Leider besteht aber auch die Gefahr, dass nicht die neutrale und umfassende Beratung geleistet wird, die mit dem Gesetz angestrebt wird. Erscheint der Pflegeberater der Kasse so war es in der Vergangenheit oft so, dass beim Besuch weniger die unterstützende Beratung als eher der Versuch im Vordergrund steht, die Leistungen zu überprüfen. Wird der Patient oder dessen Angehörige davon überzeugt, Leistungen, die bisher vielleicht der Pflegedienst erbracht hat, selbst zu übernehmen, spart die Kasse. Diese Gefahr besteht und muss unterbunden werden.

Ein großes Problem wird das Pflegeneuausrichtungsgesetz im Hinblick auf die alternative Abrechnungsform von Grundpflegeleistungen durch den ambulanten Pflegedienst sein: der Pflegebedürftige kann ab dem 01.01.2013 wählen, ob er die Grundpflegeleistungen nach Zeit oder wie bisher in Form von Leistungskomplexen vom Pflegedienst in Anspruch nehmen will.
Nach der Zeitabrechnung bestimmt allein der Pflegebedürftige, welche Leistungen vom Pflegedienst erbracht werden sollen und wie viel Zeit dafür zur Verfügung gestellt wird.
In den Anfängen der Pflegeversicherung gab es in bspw. Hessen diese Zeitabrechnung bereits einmal. Die Erfahrungen haben damals aber gezeigt, dass die Pflegebedürftigen bzw. Angehörigen dem Pflegepersonal aus Kostengründen dann nicht mehr die erforderliche Zeit für die notwendige und mittlerweile sehr aufwendige Pflegedokumentation zur Verfügung gestellt haben. Auch an der Anleitung, Beratung und Durchführung der Prophylaxen wurde gespart. In Manchen Fällen wurden die Pflegekräfte eines Pflegedienstes regelrecht gegeneinander ausgespielt. Die Kunden wünschten sich die Pflegekraft, die schlicht schneller - und damit kostengünstiger - war.

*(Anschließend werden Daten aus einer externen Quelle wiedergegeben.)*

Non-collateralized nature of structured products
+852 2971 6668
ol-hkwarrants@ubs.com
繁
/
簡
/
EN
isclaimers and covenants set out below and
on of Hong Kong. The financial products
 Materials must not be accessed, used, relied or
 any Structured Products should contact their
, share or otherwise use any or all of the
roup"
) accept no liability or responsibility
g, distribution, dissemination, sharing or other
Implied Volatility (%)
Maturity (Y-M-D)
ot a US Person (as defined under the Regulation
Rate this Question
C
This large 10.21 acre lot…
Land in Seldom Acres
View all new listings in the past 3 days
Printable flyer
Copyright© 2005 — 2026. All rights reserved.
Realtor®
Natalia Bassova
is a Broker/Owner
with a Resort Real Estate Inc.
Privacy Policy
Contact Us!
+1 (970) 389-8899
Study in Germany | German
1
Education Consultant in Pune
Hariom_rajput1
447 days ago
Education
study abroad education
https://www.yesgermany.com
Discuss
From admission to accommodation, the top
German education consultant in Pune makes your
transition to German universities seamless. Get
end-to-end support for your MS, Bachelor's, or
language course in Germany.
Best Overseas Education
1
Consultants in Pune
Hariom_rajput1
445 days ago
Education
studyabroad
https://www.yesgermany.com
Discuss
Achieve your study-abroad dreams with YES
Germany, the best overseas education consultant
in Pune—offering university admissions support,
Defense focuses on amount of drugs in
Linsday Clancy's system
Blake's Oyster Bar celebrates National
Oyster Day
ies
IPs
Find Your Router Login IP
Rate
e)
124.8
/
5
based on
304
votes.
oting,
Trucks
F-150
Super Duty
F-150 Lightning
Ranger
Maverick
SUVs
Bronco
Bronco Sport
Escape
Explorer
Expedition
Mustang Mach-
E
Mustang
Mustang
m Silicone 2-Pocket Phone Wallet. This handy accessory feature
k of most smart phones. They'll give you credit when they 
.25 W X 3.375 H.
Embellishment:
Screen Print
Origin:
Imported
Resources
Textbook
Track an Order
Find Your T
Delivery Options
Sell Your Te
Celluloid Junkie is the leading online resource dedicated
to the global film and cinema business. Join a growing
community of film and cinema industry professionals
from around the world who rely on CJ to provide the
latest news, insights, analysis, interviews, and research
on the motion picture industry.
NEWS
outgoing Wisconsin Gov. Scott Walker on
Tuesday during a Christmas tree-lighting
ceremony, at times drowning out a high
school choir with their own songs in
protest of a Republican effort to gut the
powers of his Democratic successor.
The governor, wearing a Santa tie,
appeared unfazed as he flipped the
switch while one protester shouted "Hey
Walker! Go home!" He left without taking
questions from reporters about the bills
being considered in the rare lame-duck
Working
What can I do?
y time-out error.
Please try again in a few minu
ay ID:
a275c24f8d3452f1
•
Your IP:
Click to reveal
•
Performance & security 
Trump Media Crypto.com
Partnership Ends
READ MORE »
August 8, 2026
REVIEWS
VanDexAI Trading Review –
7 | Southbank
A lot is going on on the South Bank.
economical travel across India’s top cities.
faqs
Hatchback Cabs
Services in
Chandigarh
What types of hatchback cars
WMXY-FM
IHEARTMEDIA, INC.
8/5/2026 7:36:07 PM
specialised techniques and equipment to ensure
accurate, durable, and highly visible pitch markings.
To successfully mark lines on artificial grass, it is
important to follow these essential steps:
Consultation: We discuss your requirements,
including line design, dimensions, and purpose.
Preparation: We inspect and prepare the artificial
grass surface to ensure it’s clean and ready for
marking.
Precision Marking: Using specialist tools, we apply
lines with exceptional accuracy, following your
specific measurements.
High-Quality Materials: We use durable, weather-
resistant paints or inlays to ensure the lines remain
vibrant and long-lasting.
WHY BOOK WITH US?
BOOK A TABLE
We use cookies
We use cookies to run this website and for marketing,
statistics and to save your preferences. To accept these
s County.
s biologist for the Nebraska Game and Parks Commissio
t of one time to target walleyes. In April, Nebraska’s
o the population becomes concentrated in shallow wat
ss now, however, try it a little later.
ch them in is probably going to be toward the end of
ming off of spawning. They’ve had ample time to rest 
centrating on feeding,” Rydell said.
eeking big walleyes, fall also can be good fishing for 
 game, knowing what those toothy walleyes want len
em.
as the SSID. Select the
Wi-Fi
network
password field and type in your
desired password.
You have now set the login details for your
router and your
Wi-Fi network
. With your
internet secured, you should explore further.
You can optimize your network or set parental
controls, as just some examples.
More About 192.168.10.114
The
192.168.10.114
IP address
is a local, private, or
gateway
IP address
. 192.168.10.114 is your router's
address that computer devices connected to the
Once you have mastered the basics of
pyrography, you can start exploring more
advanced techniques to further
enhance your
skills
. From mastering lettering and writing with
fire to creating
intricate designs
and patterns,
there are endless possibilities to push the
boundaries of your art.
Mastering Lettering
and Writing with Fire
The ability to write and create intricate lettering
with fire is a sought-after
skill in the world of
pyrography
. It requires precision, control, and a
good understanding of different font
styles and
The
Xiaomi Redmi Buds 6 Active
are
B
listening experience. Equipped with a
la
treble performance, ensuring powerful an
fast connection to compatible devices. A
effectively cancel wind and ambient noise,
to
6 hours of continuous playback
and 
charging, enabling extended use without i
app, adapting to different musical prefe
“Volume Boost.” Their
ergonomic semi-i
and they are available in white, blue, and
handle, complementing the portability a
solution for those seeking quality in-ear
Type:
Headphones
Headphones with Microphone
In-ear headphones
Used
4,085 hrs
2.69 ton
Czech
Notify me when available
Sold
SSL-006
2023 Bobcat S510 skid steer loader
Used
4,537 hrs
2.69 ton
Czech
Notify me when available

Aufgrund des damaligen wirtschaftlichen Drucks mussten zahlreiche Pflegedienste aufgeben. Dies ist für die Zukunft wieder zu befürchten.

Aber auch die Pflegequalität wird deutlich darunter leiden.
Pflegedienste sind zu einer bestimmten Qualität verpflichtet - jedoch werden sich auch die Anbieter der ambulanten Pflege zwangsläufig mit den angebotenen Zeiten für die Pflege unterbieten, da durch die Pflege nach Zeitabrechnung ein neues Konkurrenzmittel entsteht. Es wird schneller gearbeitet werden müssen - wodurch die Fehlerhäufigkeit steigen kann. Um Kosten zu sparen, werden wahrscheinlich mehr ungelernte oder angelernte Kräfte für die Pflege eingesetzt werden.
Auch ist damit zu rechnen, dass immer mehr qualifizierte Fachkräfte der Pflege am Patienten den Rücken kehren werden. Darunter leidet letztlich der Patient bzw. Pflegebedürftige.